Figure 1.
Inflammatory cells in the aortic vessel wall.
Immunohistochemical staining (positive area/total aortic wall area) for leukocytes (A; CD45) and macrophages (B; Mac3) revealed that placebo-treated Marfan mice contained significantly more leukocytes and macrophages in the aortic wall as compared to wildtype mice. Losartan significantly reduced both leukocyte and macrophage influx. While methylprednisolone revealed a trend in decreased leukocytes (* p = 0.050), abatacept did not. Yet, all drugs significantly decreased the macrophage influx. Each group of mice comprises 11 mice, except Marfan placebo with n = 12, with equal male/female distribution.
Figure 2.
Aortic wall thickness, elastin breaks and GAG accumulation.
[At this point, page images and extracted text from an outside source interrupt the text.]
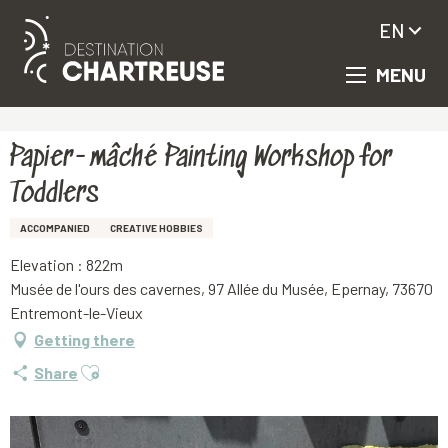
EN
MENU
Aller
Homepage
Papier-mâché Painting Workshop for Toddlers
au
contenu
principal
Papier-mâché Painting Workshop for
Toddlers
ACCOMPANIED
CREATIVE HOBBIES
Elevation : 822m
Musée de l'ours des cavernes, 97 Allée du Musée, Epernay, 73670
Entremont-le-Vieux
Getting there
Ajouter aux favoris
Share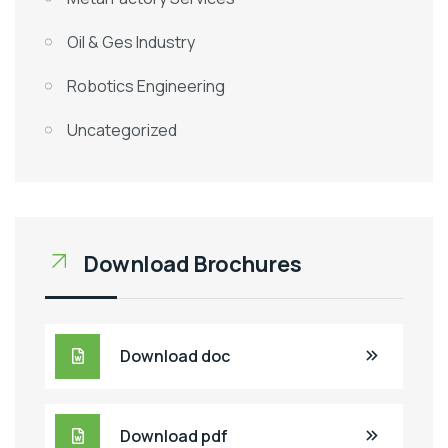
Oil & Ges Industry
Robotics Engineering
Uncategorized
Download Brochures
Download doc
Download pdf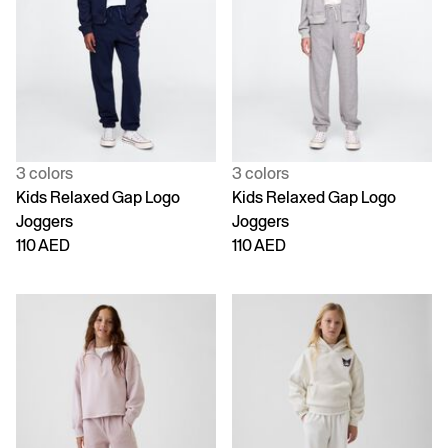
3 colors
3 colors
Kids Relaxed Gap Logo
Kids Relaxed Gap Logo
Joggers
Joggers
110 AED
110 AED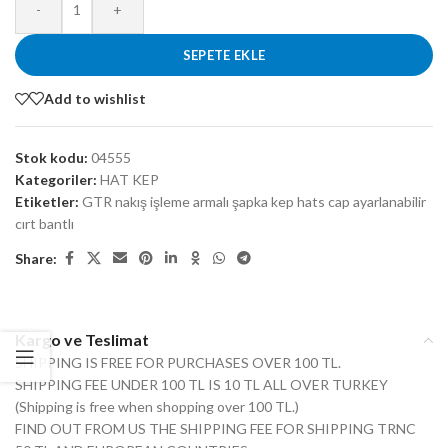
-
+
SEPETE EKLE
Add to wishlist
Stok kodu:
04555
Kategoriler:
HAT KEP
Etiketler:
GTR nakış işleme armalı şapka kep hats cap ayarlanabilir
cırt bantlı
Share:
Kargo ve Teslimat
SHIPPING IS FREE FOR PURCHASES OVER 100 TL.
SHIPPING FEE UNDER 100 TL IS 10 TL ALL OVER TURKEY
(Shipping is free when shopping over 100 TL.)
FIND OUT FROM US THE SHIPPING FEE FOR SHIPPING TRNC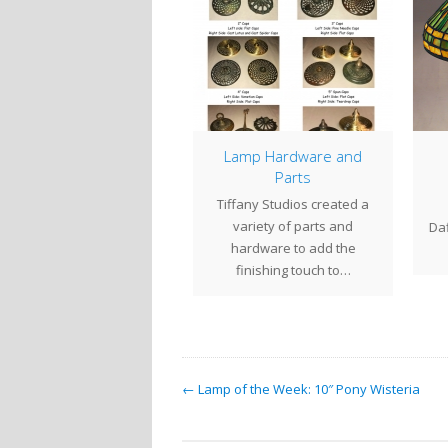
8″ Cobweb & Apple
Lamp Hardware and
Blossom on Wheat
Parts
Mosaic Base
Tiffany Studios created a
s
tury Studios closed out
variety of parts and
Daffo
2019 on a high note,
hardware to add the
mpleting a commission
finishing touch to…
for an 18"…
← Lamp of the Week: 10″ Pony Wisteria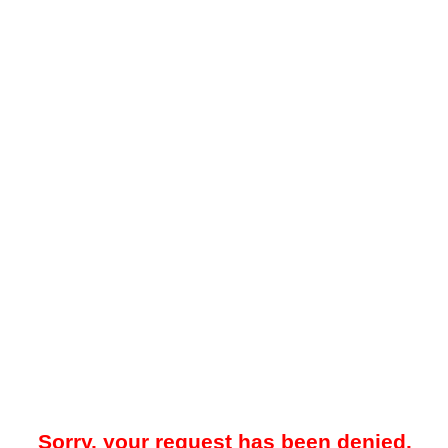
Sorry, your request has been denied.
A) The area of the aortic media of placebo-treated Marfan mice was significantly thickened compared to wall thickness in wildtype mice. Methylprednisolone showed a trend towards enhanced thickening of the aortic media in Marfan mice (* p = 0.066). B) There were significantly more elastic lamina breaks in the aortic wall of Marfan mice compared to wildtype mice. Methylprednisolone revealed a trend towards enhanced elastic lamina breaks in the aortic media in Marfan mice (* p = 0.076). C) There was enhanced alcian blue positive area in the aortic media of methylprednisolone-treated mice, as compared to Marfan placebo mice, as a marker for medial necrosis. Abatacept showed a trend towards increased GAG accumulation as visualized by alcian blue (* p = 0.066). D) Alcian blue staining (blue) is present in the media (black line) in placebo-treated Marfan mice, yet it is more pronounced in the Methylprednisolone-treated aortic root. Pink stain = cytoplasm, red dots = nuclei, A = adventitia, L = lumen.
Figure 3.
Aortic dilatation in Marfan mice reduced by losartan.
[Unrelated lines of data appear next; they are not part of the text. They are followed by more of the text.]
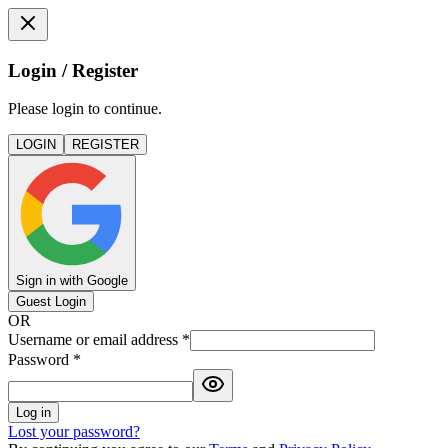
Login / Register
Please login to continue.
LOGIN
REGISTER
Sign in with Google
Guest Login
OR
Username or email address
*
Password
*
Log in
Lost your password?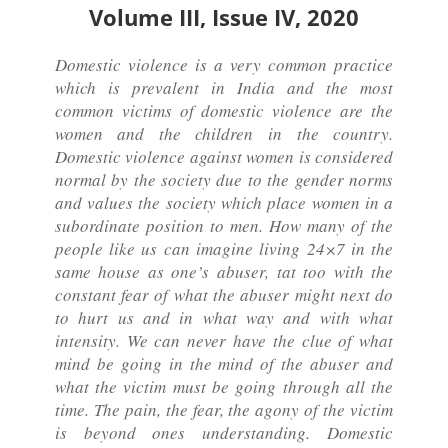
Volume III, Issue IV, 2020
Domestic violence is a very common practice
which is prevalent in India and the most
common victims of domestic violence are the
women and the children in the country.
Domestic violence against women is considered
normal by the society due to the gender norms
and values the society which place women in a
subordinate position to men. How many of the
people like us can imagine living 24×7 in the
same house as one’s abuser, tat too with the
constant fear of what the abuser might next do
to hurt us and in what way and with what
intensity. We can never have the clue of what
mind be going in the mind of the abuser and
what the victim must be going through all the
time. The pain, the fear, the agony of the victim
is beyond ones understanding. Domestic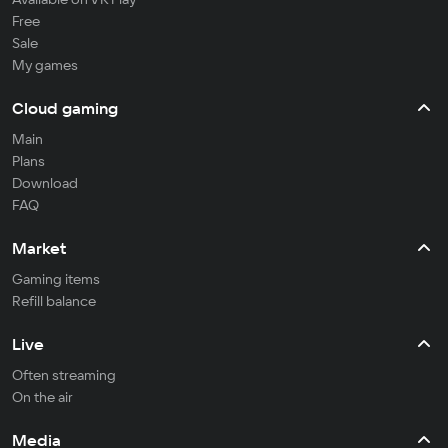
Free
Sale
My games
Cloud gaming
Main
Plans
Download
FAQ
Market
Gaming items
Refill balance
Live
Often streaming
On the air
Media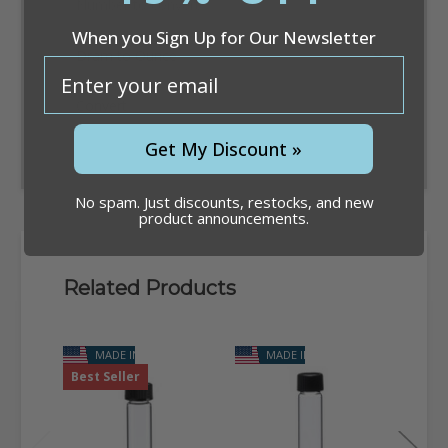
When you Sign Up for Our Newsletter
email
Convert
Get My Discount »
No spam. Just discounts, restocks, and new
product announcements.
Related Products
MADE IN USA
MADE IN USA
Best Seller
NEW 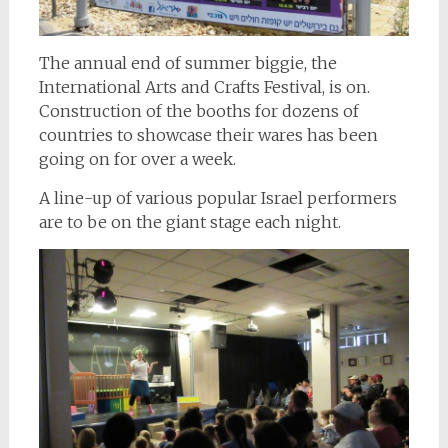
The annual end of summer biggie, the
International Arts and Crafts Festival, is on.
Construction of the booths for dozens of
countries to showcase their wares has been
going on for over a week.
A line-up of various popular Israel performers
are to be on the giant stage each night.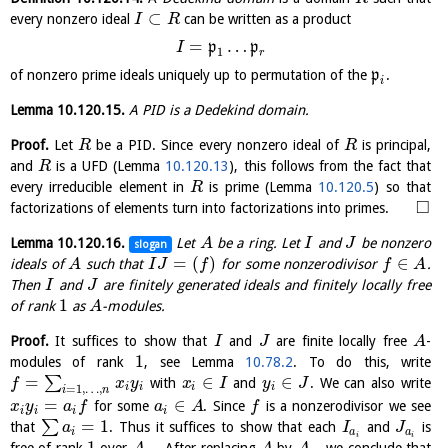
⊂
every nonzero ideal
can be written as a product
I
R
=
…
p
p
I
1
r
of nonzero prime ideals uniquely up to permutation of the
p
.
i
Lemma
10.120.15
.
A PID is a Dedekind domain.
Proof.
Let
be a PID. Since every nonzero ideal of
is principal,
R
R
and
is a UFD (Lemma
10.120.13
), this follows from the fact that
R
every irreducible element in
is prime (Lemma
10.120.5
) so that
R
□
factorizations of elements turn into factorizations into primes.
Lemma
10.120.16
.
Let
be a ring. Let
and
be nonzero
A
I
J
slogan
=
(
)
∈
ideals of
such that
for some nonzerodivisor
.
A
I
J
f
f
A
Then
and
are finitely generated ideals and finitely locally free
I
J
1
of rank
as
-modules.
A
Proof.
It suffices to show that
and
are finite locally free
-
I
J
A
1
modules of rank
, see Lemma
10.78.2
. To do this, write
=
∈
∈
∑
with
and
. We can also write
f
x
y
x
I
y
J
i
i
i
i
=
1
,
…
,
i
n
=
∈
for some
. Since
is a nonzerodivisor we see
x
y
a
f
a
A
f
i
i
i
i
=
1
∑
that
. Thus it suffices to show that each
and
is
a
I
J
i
a
a
i
i
1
The aortic root dilatation rate was determined. Placebo-treated Marfan mice had a significantly higher dilatation rate compared to wildtype mice. Losartan attenuated the aortic root dilatation rate in Marfan mice significantly, whereas the other treatment strategies did not change the aortic root dilatation rate compared to placebo-treated Marfan mice.
Figure 4.
A) Phosphorylation of Smad2 (pSmad2) and localization in the nucleus of vascular cells in the aortic wall (positive area/total aortic wall area) is expressed in arbitrary units (AU). pSmad2 was significantly reduced by losartan treatment, as compared to placebo-treated Marfan mice. The other anti-inflammatory drugs did not affect the number of pSmad2-positive nuclei. B) An example of pSmad2 staining in placebo-treated Marfan mice and reduced pSmad2 in losartan-treated Marfan mice. A = adventitia, L = lumen, line indicates media.
Figure 5.
Losartan is currently the only drug that effectively inhibits aortic root dilatation in mice and men, and specifically targets the angiotensin-II receptor type 1. Losartan clearly decreases TGF-β/pSmad2 signaling, decreases total leukocyte and macrophage influx into the vessel wall, and diminishes aortic root dilatation. TGF-β is known to polarize macrophages into a repair phenotype and at the same time induces collagen synthesis and matrix metalloproteinase activity to degrade extracellular matrix proteins (ECM). Methylprednisolone and abatacept decreased macrophage influx significantly, which resulted in increased GAG accumulation in the aortic vessel wall, thus disturbing ECM homeostasis, which may be potentially harmful.